Central Data Catalog

Citation Information

Type Journal Article - PloS One
Title Use of Antimalarial in the Management of Fever during a Community Survey in the Kintampo Districts of Ghana
Volume 10
Issue 11
Publication (Day/Month/Year) 2015
Page numbers e0142106
URL http://journals.plos.org/plosone/article?id=10.1371/journal.pone.0142106

Epidemiology of malaria and related fevers in most parts of Africa is changing due to scale up of interventions such as appropriate use of ACTs in the effort towards sustained control and eventual elimination of malaria. The use of ACTs in the management of malaria-associated fever was evaluated in the Kintampo districts of Ghana.


Household survey was conducted between October 2009 and February, 2011. A random selection of 370 households was generated from 25,000 households existing within the Health and Demographic Surveillance Systems in Kintampo, Ghana at the time. All household members present at the time of survey in the eligible households were interviewed based on a two weeks reported fever recall and the use of antimalarial for the management of fever. A finger-prick blood sample was also obtained from each member of the household present and later examined for malaria parasites using microscopy. Descriptive analysis was performed, with univariate and multivariate analysis used to identify predictors of fever and malaria parasitemia.

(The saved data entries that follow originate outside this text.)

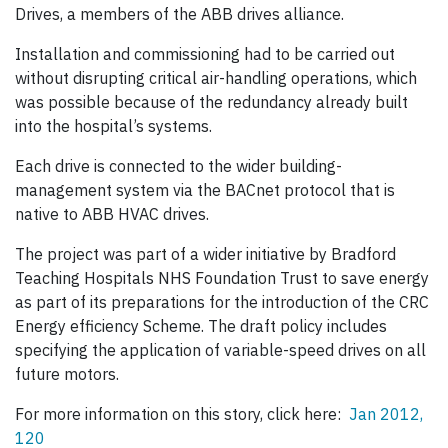
Drives, a members of the ABB drives alliance.
Installation and commissioning had to be carried out
without disrupting critical air-handling operations, which
was possible because of the redundancy already built
into the hospital’s systems.
Each drive is connected to the wider building-
management system via the BACnet protocol that is
native to ABB HVAC drives.
The project was part of a wider initiative by Bradford
Teaching Hospitals NHS Foundation Trust to save energy
as part of its preparations for the introduction of the CRC
Energy efficiency Scheme. The draft policy includes
specifying the application of variable-speed drives on all
future motors.
For more information on this story, click here:
Jan 2012,
120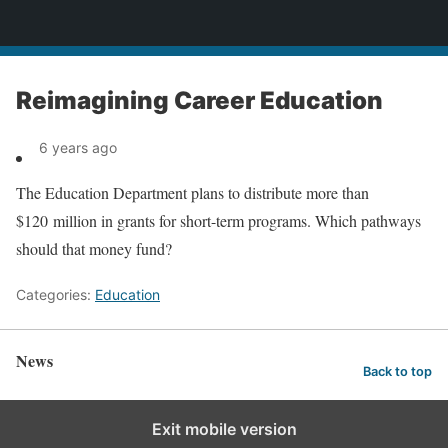
News
Reimagining Career Education
6 years ago
The Education Department plans to distribute more than
$120 million in grants for short-term programs. Which pathways
should that money fund?
Categories:
Education
News
Back to top
Exit mobile version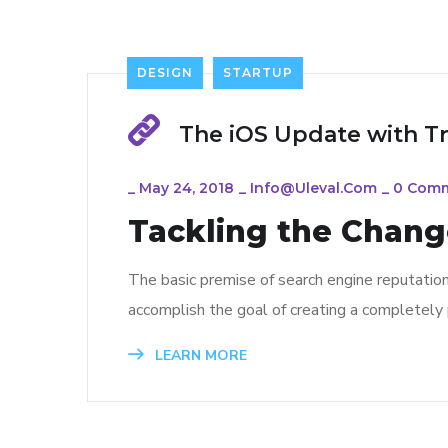
DESIGN
STARTUP
The iOS Update with T
_
May 24, 2018
_
Info@uleval.com
_
0 Com
Tackling the Change
The basic premise of search engine reputatio
accomplish the goal of creating a completely p
LEARN MORE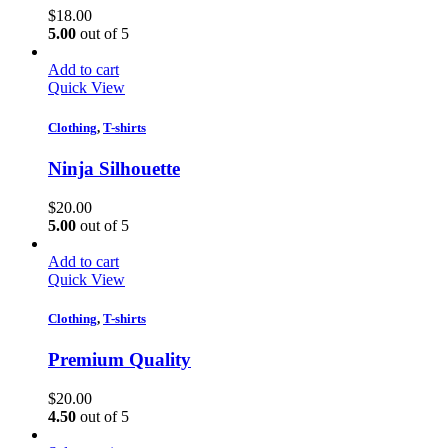
$
18.00
5.00
out of 5
Add to cart
Quick View
Clothing
,
T-shirts
Ninja Silhouette
$
20.00
5.00
out of 5
Add to cart
Quick View
Clothing
,
T-shirts
Premium Quality
$
20.00
4.50
out of 5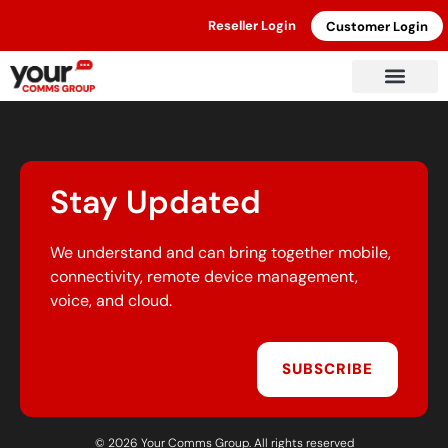
Reseller Login
Customer Login
Stay Updated
We understand and can bring together mobile,
connectivity, remote device management,
voice, and cloud.
SUBSCRIBE
© 2026 Your Comms Group. All rights reserved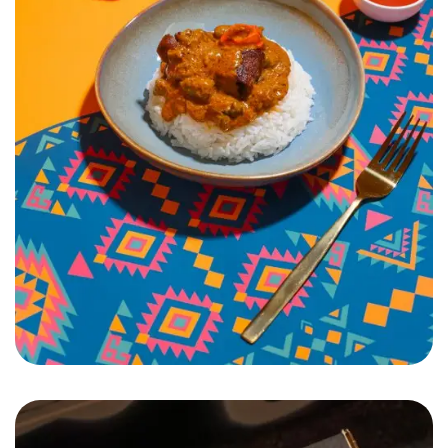
Pamai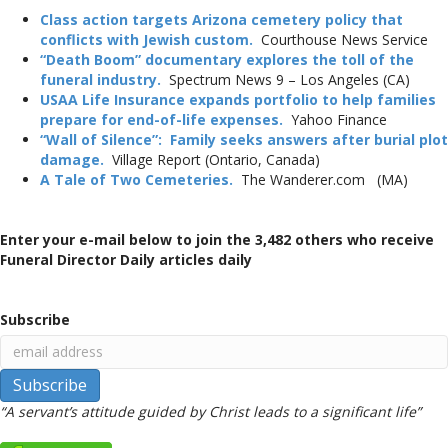
Class action targets Arizona cemetery policy that
conflicts with Jewish custom.
Courthouse News Service
“Death Boom” documentary explores the toll of the
funeral industry.
Spectrum News 9 – Los Angeles (CA)
USAA Life Insurance expands portfolio to help families
prepare for end-of-life expenses.
Yahoo Finance
“Wall of Silence”: Family seeks answers after burial plot
damage.
Village Report (Ontario, Canada)
A Tale of Two Cemeteries.
The Wanderer.com (MA)
Enter your e-mail below to join the 3,482 others who receive
Funeral Director Daily articles daily
Subscribe
“A servant’s attitude guided by Christ leads to a significant life”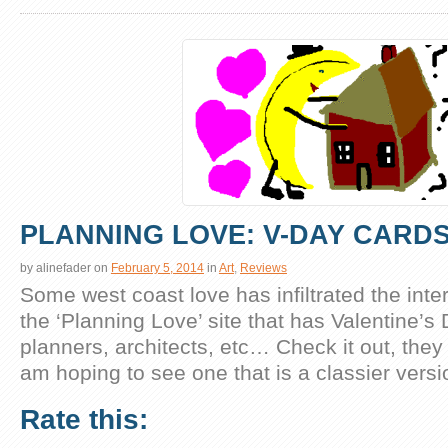
PLANNING LOVE: V-DAY CARD
by
alinefader
on
February 5, 2014
in
Art
,
Reviews
Some west coast love has infiltrated the inter
the ‘Planning Love’ site that has Valentine’s
planners, architects, etc… Check it out, they 
am hoping to see one that is a classier versio
Rate this: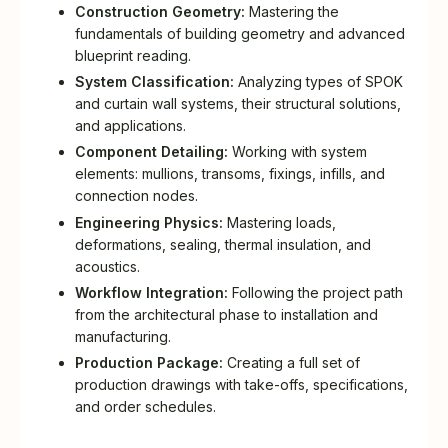
Construction Geometry:
Mastering the
fundamentals of building geometry and advanced
blueprint reading.
System Classification:
Analyzing types of SPOK
and curtain wall systems, their structural solutions,
and applications.
Component Detailing:
Working with system
elements: mullions, transoms, fixings, infills, and
connection nodes.
Engineering Physics:
Mastering loads,
deformations, sealing, thermal insulation, and
acoustics.
Workflow Integration:
Following the project path
from the architectural phase to installation and
manufacturing.
Production Package:
Creating a full set of
production drawings with take-offs, specifications,
and order schedules.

A total of 1436 individuals were interviewed from 370 households. Overall, fever prevalence was 23.8% (341/1436) and was 38.8% (77/198) in children < 5 years, 21.3% (264/1238) in older children plus adults. Participants who sought treatment for fever were 84% (285/341) with 47.7% (136/285) using any anti-malarial. Artemisinin-based Combination Therapy use was in 69.1% (94/136) of cases while 30.9% used mono-therapies. Malaria parasitaemia rate was 28.2% (397/1407).


The study reports high community fever prevalence, frequent use of antimalarials for fever treatment and relatively high use of mono-therapies especially in children < 5 years in an area with high malaria parasite prevalence in Ghana.